### Assignment
The full listing should be written out verbatim, and its images should be dropped.
======== Data shown
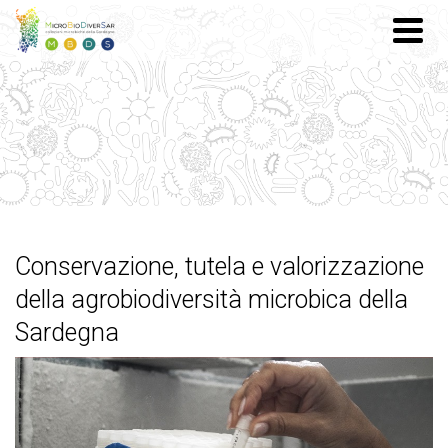
PROGETTO
Conservazione, tutela e valorizzazione
Progetto Biodiversità microbica della
della agrobiodiversità microbica della
Sardegna
Sardegna
WORKSHOP
Atti del Workshop ‘Conservazione, tutela e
================
### Expected answer
PROGETTO
Conservazione, tutela e valorizzazione
Progetto Biodiversità microbica della
della agrobiodiversità microbica della
Sardegna
Sardegna
WORKSHOP
Atti del Workshop ‘Conservazione, tutela e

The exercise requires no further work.